Exploratory Data Analysis

Before going looking at how transfer are affecting production, I want to get more familiar with the data set and see if we can learn anything interesting in there.

Code

transfers_by_season = df[['year', 'total_transfers_in']].groupby('year').sum().reset_index()

transfers_by_season['pct_change'] = transfers_by_season['total_transfers_in'].pct_change() * 100

plt.figure(figsize=(12, 7))
bars = plt.bar(transfers_by_season['year'], transfers_by_season['total_transfers_in'], color='#012d69')

for i, bar in enumerate(bars):
    if i > 0:
        pct_change = transfers_by_season['pct_change'].iloc[i]
        label = f"\u25B2 {pct_change:.1f}%"
        plt.text(bar.get_x() + bar.get_width() / 2, bar.get_height() + 10, label, ha='center', va='bottom', color='green')

plt.xticks(ticks=transfers_by_season['year'])
plt.xlabel('Season')
plt.ylabel('Total Transfers')
plt.title('Transfers In Across FBS From 2021-2024')

Text(0.5, 1.0, 'Transfers In Across FBS From 2021-2024')

Transfers have increased year over year each year this decade with no real signs of slowing down. Whatever effect is made from this new Transfer Portal is likely to continue to grow moving forward until some sort of equilibrium is found.

But where are these transfers going?

Code

transfers_in_by_conference = df[['conference', 'total_transfers_in']].groupby('conference').sum().reset_index()

power_conferences = ['ACC', 'Big 12', 'Big Ten', 'Pac-12', 'SEC']

plt.figure(figsize=(12, 7))
colors = ['#ad0004' if conference in power_conferences else '#012d69' for conference in transfers_in_by_conference['conference']]

bars = plt.bar(transfers_in_by_conference['conference'], transfers_in_by_conference['total_transfers_in'], color=colors)

for i, bar in enumerate(bars):
    transfers = bar.get_height().astype(int)
    plt.text(bars[i].get_x() + bars[i].get_width() / 2, bars[i].get_height() + 10, transfers, 
             ha='center', va='bottom', color='black')

plt.xticks(rotation=45)
plt.xlabel('Conference')
plt.ylabel('Total Transfers')
plt.title('Transfers In by FBS Conference')

Text(0.5, 1.0, 'Transfers In by FBS Conference')

This chart surprises me a bit.
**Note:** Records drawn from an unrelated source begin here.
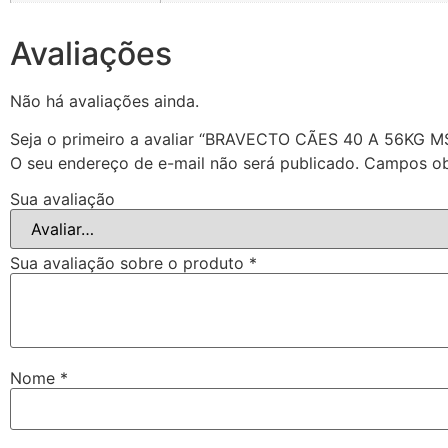
Avaliações
Não há avaliações ainda.
Seja o primeiro a avaliar “BRAVECTO CÃES 40 A 56KG M
O seu endereço de e-mail não será publicado.
Campos ob
Sua avaliação
Sua avaliação sobre o produto
*
Nome
*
I would have expected that all of the Power Five conferences would be head and shoulders above all of the Group of Five conferences. In reality, the top end of G5 conferences are getting nearly as many transfers, if not more, than the Power Five conferences. Also, what are they doing in the AAC?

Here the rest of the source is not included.